### WHAT TO DO
The expected answer is the data below, printed verbatim without its pictures.

(Stored dataset items)
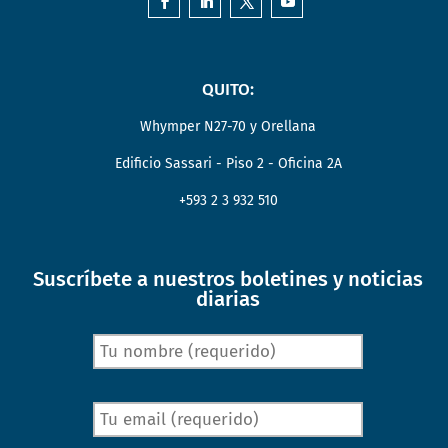
QUITO:
Whymper N27-70 y Orellana
Edificio Sassari - Piso 2 - Oficina 2A
+593 2 3 932 510
Suscríbete a nuestros boletines y noticias
diarias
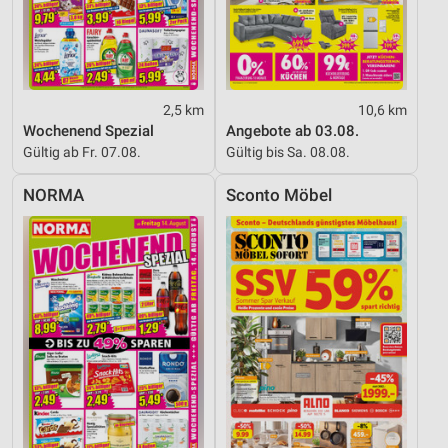
2,5 km
10,6 km
Wochenend Spezial
Angebote ab 03.08.
Gültig ab Fr. 07.08.
Gültig bis Sa. 08.08.
NORMA
Sconto Möbel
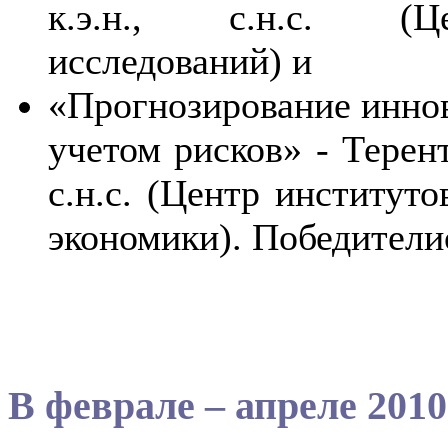
к.э.н., с.н.с. (Це
исследований) и
«Прогнозирование иннов
учетом рисков» - Терент
с.н.с. (Центр институт
экономики). Победител
В феврале – апреле 2010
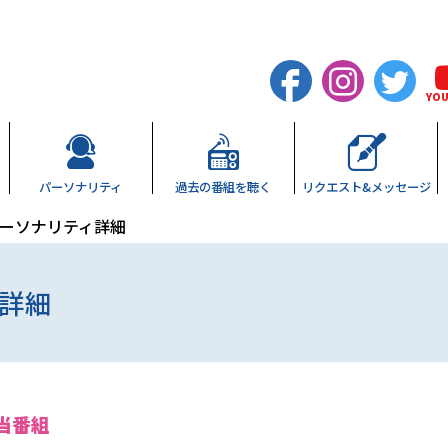
YO
パーソナリティ
過去の
番組を聴く
リクエスト&
メッセージ
ーソナリティ詳細
詳細
当番組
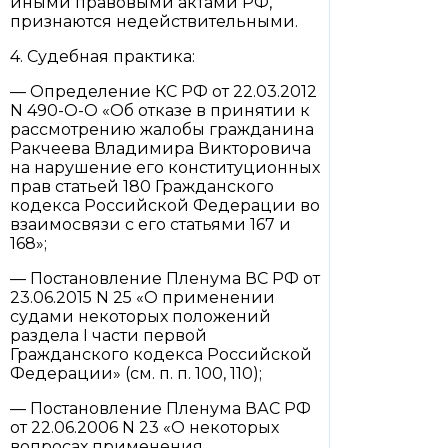
иными правовыми актами РФ,
признаются недействительными.
4. Судебная практика:
— Определение КС РФ от 22.03.2012
N 490-О-О «Об отказе в принятии к
рассмотрению жалобы гражданина
Ракчеева Владимира Викторовича
на нарушение его конституционных
прав статьей 180 Гражданского
кодекса Российской Федерации во
взаимосвязи с его статьями 167 и
168»;
— Постановление Пленума ВС РФ от
23.06.2015 N 25 «О применении
судами некоторых положений
раздела I части первой
Гражданского кодекса Российской
Федерации» (см. п. п. 100, 110);
— Постановление Пленума ВАС РФ
от 22.06.2006 N 23 «О некоторых
вопросах применения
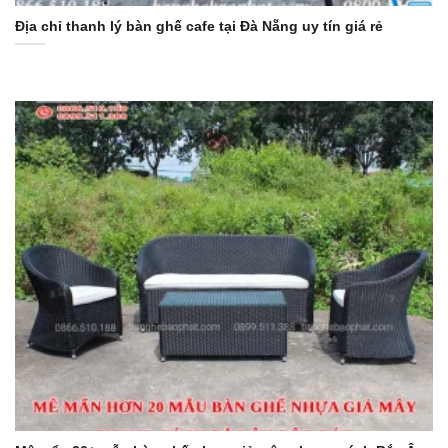
Địa chỉ thanh lý bàn ghế cafe tại Đà Nẵng uy tín giá rẻ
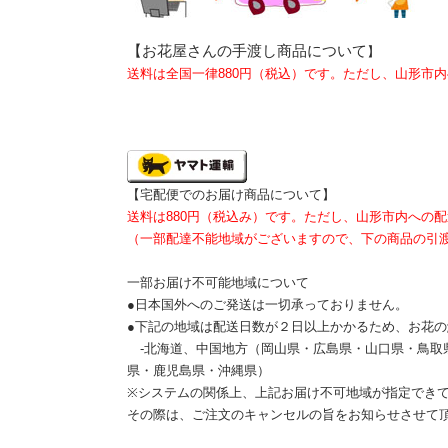
【お花屋さんの手渡し商品について
】
送料は全国一律880円（税込）です。ただし、山形市
【宅配便でのお届け商品について】
送料は880円（税込み）です。ただし、山形市内への
（一部配達不能地域がございますので、下の商品の引
一部お届け不可能地域について
●日本国外へのご発送は一切承っておりません。
●下記の地域は配送日数が２日以上かかるため、お花
-北海道、中国地方（岡山県・広島県・山口県・鳥取
県・鹿児島県・沖縄県）
※システムの関係上、上記お届け不可地域が指定でき
その際は、ご注文のキャンセルの旨をお知らせさせて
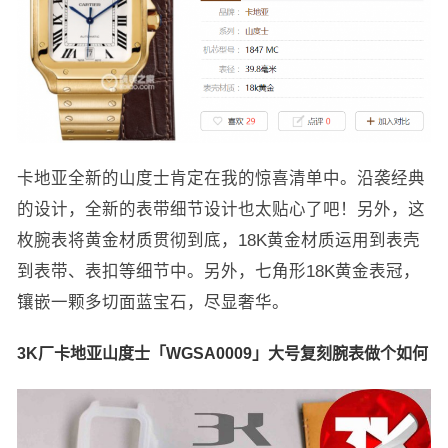
卡地亚全新的山度士肯定在我的惊喜清单中。沿袭经典
的设计，全新的表带细节设计也太贴心了吧！另外，这
枚腕表将黄金材质贯彻到底，18K黄金材质运用到表壳
到表带、表扣等细节中。另外，七角形18K黄金表冠，
镶嵌一颗多切面蓝宝石，尽显奢华。
3K厂卡地亚山度士「WGSA0009」大号复刻腕表做个如何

### RESULT FOR THIS EXERCISE
QUITO:
Whymper N27-70 y Orellana
Edificio Sassari - Piso 2 - Oficina 2A
+593 2 3 932 510
Suscríbete a nuestros boletines y noticias
diarias
2,5 km
10,6 km
Wochenend Spezial
Angebote ab 03.08.
Gültig ab Fr. 07.08.
Gültig bis Sa. 08.08.
NORMA
Sconto Möbel
к.э.н., с.н.с. (Це
исследований) и
«Прогнозирование иннов
учетом рисков» - Терент
с.н.с. (Центр институт
экономики). Победител
В феврале – апреле 2010
YO
パーソナリティ
過去の
番組を聴く
リクエスト&
メッセージ
ーソナリティ詳細
詳細
当番組
иными правовыми актами РФ,
признаются недействительными.
4. Судебная практика:
— Определение КС РФ от 22.03.2012
N 490-О-О «Об отказе в принятии к
рассмотрению жалобы гражданина
Ракчеева Владимира Викторовича
на нарушение его конституционных
прав статьей 180 Гражданского
кодекса Российской Федерации во
взаимосвязи с его статьями 167 и
168»;
— Постановление Пленума ВС РФ от
23.06.2015 N 25 «О применении
судами некоторых положений
раздела I части первой
Гражданского кодекса Российской
Федерации» (см. п. п. 100, 110);
— Постановление Пленума ВАС РФ
от 22.06.2006 N 23 «О некоторых
вопросах применения
Địa chỉ thanh lý bàn ghế cafe tại Đà Nẵng uy tín giá rẻ
【お花屋さんの手渡し商品について
】
送料は全国一律880円（税込）です。ただし、山形市
【宅配便でのお届け商品について】
送料は880円（税込み）です。ただし、山形市内への
（一部配達不能地域がございますので、下の商品の引
一部お届け不可能地域について
●日本国外へのご発送は一切承っておりません。
●下記の地域は配送日数が２日以上かかるため、お花
-北海道、中国地方（岡山県・広島県・山口県・鳥取
県・鹿児島県・沖縄県）
※システムの関係上、上記お届け不可地域が指定でき
その際は、ご注文のキャンセルの旨をお知らせさせて
卡地亚全新的山度士肯定在我的惊喜清单中。沿袭经典
的设计，全新的表带细节设计也太贴心了吧！另外，这
枚腕表将黄金材质贯彻到底，18K黄金材质运用到表壳
到表带、表扣等细节中。另外，七角形18K黄金表冠，
镶嵌一颗多切面蓝宝石，尽显奢华。
3K厂卡地亚山度士「WGSA0009」大号复刻腕表做个如何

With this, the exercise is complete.